Saturday, September 25, 2010

EPA Issues Draft Chesapeake Bay ‘Pollution Diet’

EPA has just announced its draft Total Maximum Daily Load for the Chesapeake Bay, limiting the amount of nutrients that each state can send to the Bay. I tried to get onto the EPA website and see what West Virginia's apportionment is, but error messages kept appearing, probably because so many people are trying to get on the website. Here's EPA's press release:

(PHILADELPHIA – September 24, 2010) The U.S. Environmental Protection Agency today released a draft Chesapeake Bay Total Maximum Daily Load (TMDL), a mandatory “pollution diet” designed to restore the Chesapeake Bay and its vast network of streams, creeks and rivers. The Bay is a complex ecosystem and an economic engine for the region, supporting a variety of industries from fishing to tourism.

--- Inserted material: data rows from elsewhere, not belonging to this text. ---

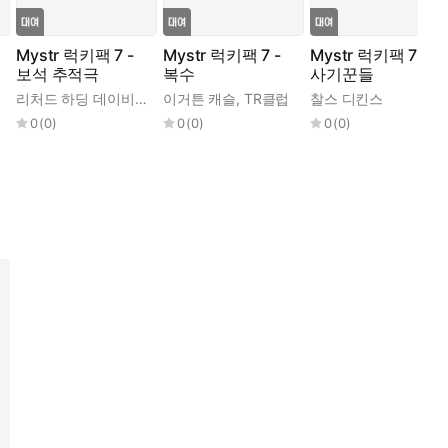
Mystr 럭키팩 7 -
Mystr 럭키팩 7 -
Mystr 럭키팩 7 -
보석 추적극
복수
사기꾼들
드
,
마크 트웨인
,
니콜라이 바실레이비치 고골
리처드 하딩 데이비스 외
이거튼 캐슬
,
TR 클럽
,
TR클럽
,
기 드 모파상
찰스 디킨스
,
너대니얼 호
0
(
0
)
0
(
0
)
0
(
0
)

The draft TMDL -- which EPA is legally required to produce – sets limits on the amount of nitrogen, phosphorus and sediment pollution discharged into the Bay and each of its tributaries by different types of pollution sources. It is designed to meet water quality standards that reflect a scientific assessment of the pollution reductions necessary to restore the health of the Bay ecosystem. The draft TMDL calls for 25 percent reductions in nitrogen and phosphorus and at least a 16 percent reduction in sediment to achieve a healthy Bay and local rivers. These reductions, which the science indicates are necessary to achieve a healthy watershed, would be achieved by a combination of federal and state actions.

Development of the draft TMDL followed careful EPA review of pollution reduction measures proposed by the States and the District of Columbia earlier this month in their Watershed Implementation Plans.

As a result, the draft TMDL allocations released today reflect a combination of defined state commitments and supplemental EPA measures which tighten controls on permitted “point sources” of pollution, such as wastewater treatment plants, large animal agriculture operations and municipal stormwater systems.

EPA will now work with federal partners like the Department of Agriculture, to assist Bay watershed states and the District of Columbia as they revise and strengthen the implementation plans before final versions are due on November 29.

“While EPA felt that the plans submitted by Maryland and the District of Columbia represented a strong start, others still contained gaps that reduced EPA’s confidence that the State could achieve all the pollutant reductions necessary to meet its contribution to Bay restoration,” said EPA Regional Administrator Shawn M. Garvin,. “We are hopeful that the jurisdictions will provide a greater level of assurance in their final plans, so that EPA can reduce the federal measures in the final TMDL. EPA strongly prefers to achieve the necessary pollution reductions through the state plans rather than federal actions because the states have more flexibility and can achieve reductions from a wider range of sources than EPA.”

The Draft TMDL which contains evaluations of the plans and EPA adjustments for all seven jurisdictions can be found at http://www.epa.gov/chesapeakebaytmdl.

The release of the draft TMDL begins a 45-day public comment period that will include 18 public meetings in all six watershed states (Virginia, Maryland, Pennsylvania, Delaware, New York and West Virginia) and the District of Columbia. A full public meeting schedule, including registration links for online broadcast is available on the Bay TMDL web site: http://www.epa.gov/chesapeakebaytmdl. The web site also provides instructions for accessing the draft TMDL and providing formal comments.

The TMDL is designed to ensure that all pollution control measures to fully restore the Bay and its tidal rivers are in place by 2025, with 60 percent of the actions completed by 2017. The final TMDL will be established December 31.

On July 1, EPA set draft Bay-wide limits for nitrogen and phosphorus at 187.4 million and 12.5 million pounds per year, respectively, and on Aug. 13 set a range of allowable sediment pollution levels at between 6.1 and 6.7 billion pounds per year. These Bay-wide pollution limits were further divided by jurisdiction and major river basin based on state-of-the-art modeling tools, extensive monitoring data, peer-reviewed science, and close interaction with state partners.

The TMDL is supported by accountability measures to ensure cleanup commitments are met, including short-and long-term benchmarks, a tracking and accounting system, and additional federal actions, if necessary, to spur progress. It will build on state programs already in place, some of which are helping reduce pollution and improve the Bay’s health – for instance, Maryland reported a record sign-up this fall for one of its most successful agricultural pollution control programs, achieving more than 150% of its two-year goal for the Chesapeake Bay.

The TMDL was prompted by insufficient restoration progress over the last several decades in the Bay. The TMDL is required under federal law and responds to consent decrees in Virginia and D.C. dating back to the late 1990s. It is also a keystone commitment of a federal strategy to meet President Obama’s Executive Order to restore and protect the Bay.